Yesterday, as I didn't go to the barn, the dogs were deprived of their exercise. So in the evening, my husband and I put their leashes on and took them for a walk.
We have those extra-long retractable leashes to allow the dogs to explore and run more freely than if they had to stay close by our side. The quiet enjoyment of my stroll is sometimes rudely jolted by Malcolm running to the end of his leash and yanking. One of the techniques that I've used to try and fix this issue, both with Malcolm, and (in the past) with Chloe, is to stop when I feel a pull and refuse to move until the pressure is relaxed. This has met with only limited success, as Malcolm will back up to let the pressure off but then repeat the whole process a few minutes later.
Last night, for some reason, I reacted a little differently. I've always focussed on what the dog is doing - stop when he pulls, wait until he is not pulling and proceed. But this time, my attention turned to myself - I thought: I'm not moving until I feel comfortable, until I'm not being pulled out of balance. At the moment when I felt safely back in my own balance, I continued walking - regardless of whether or not there was a slight tug. And while walking, if I felt a little tension, I didn't stop unless I felt it interfered with my serenity.
Well, I'd like to say that Malcolm was perfect for the rest of the walk.

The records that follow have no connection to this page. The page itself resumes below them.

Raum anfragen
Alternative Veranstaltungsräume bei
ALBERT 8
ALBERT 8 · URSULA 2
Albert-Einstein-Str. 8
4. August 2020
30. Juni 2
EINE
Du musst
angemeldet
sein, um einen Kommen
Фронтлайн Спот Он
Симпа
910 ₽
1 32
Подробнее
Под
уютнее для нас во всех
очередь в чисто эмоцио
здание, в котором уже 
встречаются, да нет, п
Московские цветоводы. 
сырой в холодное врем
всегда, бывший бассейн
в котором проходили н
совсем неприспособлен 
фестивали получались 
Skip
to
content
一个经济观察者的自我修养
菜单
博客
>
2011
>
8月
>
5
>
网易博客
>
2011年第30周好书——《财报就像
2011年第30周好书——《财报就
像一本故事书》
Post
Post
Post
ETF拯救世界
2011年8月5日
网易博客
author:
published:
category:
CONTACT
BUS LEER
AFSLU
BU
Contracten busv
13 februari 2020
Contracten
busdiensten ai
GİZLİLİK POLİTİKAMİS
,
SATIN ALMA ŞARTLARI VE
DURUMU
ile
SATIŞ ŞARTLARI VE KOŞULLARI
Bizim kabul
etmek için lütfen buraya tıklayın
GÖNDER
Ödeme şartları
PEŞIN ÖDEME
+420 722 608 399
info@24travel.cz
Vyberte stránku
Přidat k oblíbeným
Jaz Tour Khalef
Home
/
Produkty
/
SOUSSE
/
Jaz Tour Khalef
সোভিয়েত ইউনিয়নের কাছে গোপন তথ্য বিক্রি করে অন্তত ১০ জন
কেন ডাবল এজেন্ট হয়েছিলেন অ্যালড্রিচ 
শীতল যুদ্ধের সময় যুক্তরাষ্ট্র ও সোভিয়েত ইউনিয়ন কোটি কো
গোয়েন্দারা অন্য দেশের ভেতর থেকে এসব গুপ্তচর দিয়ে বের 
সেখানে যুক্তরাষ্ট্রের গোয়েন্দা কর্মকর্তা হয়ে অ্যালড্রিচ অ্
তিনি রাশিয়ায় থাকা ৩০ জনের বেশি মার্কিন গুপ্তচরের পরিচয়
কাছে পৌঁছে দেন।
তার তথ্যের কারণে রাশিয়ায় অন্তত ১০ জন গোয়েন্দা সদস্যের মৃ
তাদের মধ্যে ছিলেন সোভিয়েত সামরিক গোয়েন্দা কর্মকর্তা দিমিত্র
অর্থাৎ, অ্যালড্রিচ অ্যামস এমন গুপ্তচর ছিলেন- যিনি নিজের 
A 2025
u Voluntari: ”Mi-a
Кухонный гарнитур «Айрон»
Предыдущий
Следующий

That would be an exaggeration. However, I can definitely say things went a lot better than usual. Malcolm, although visibly oblivious to my presence on the other end of the leash, was behaving differently.
Today at the barn I remembered this when Bridget did her usual wham-here's-my-butt-scratch-it-now shove, a move which definitely carries topple potential for the bipedal recipient. So, today, rather than focussing on pushing Bridget off me when she slammed into me, I thought about how I felt. I thought about it only once - and for the rest of the time, she behaved completely differently. She leads into the shove by sliding next to me - but today, after the slide, rather than slamming into me, she kindof sidled her back legs away a little.
She (and Malcolm) must be about 1000% more sensitive than us humans, which is what everyone keeps saying, but when you see it in action it is very, well, humbling.
So I'm glad I didn't go the barn yesterday. And thank you, Malcolm.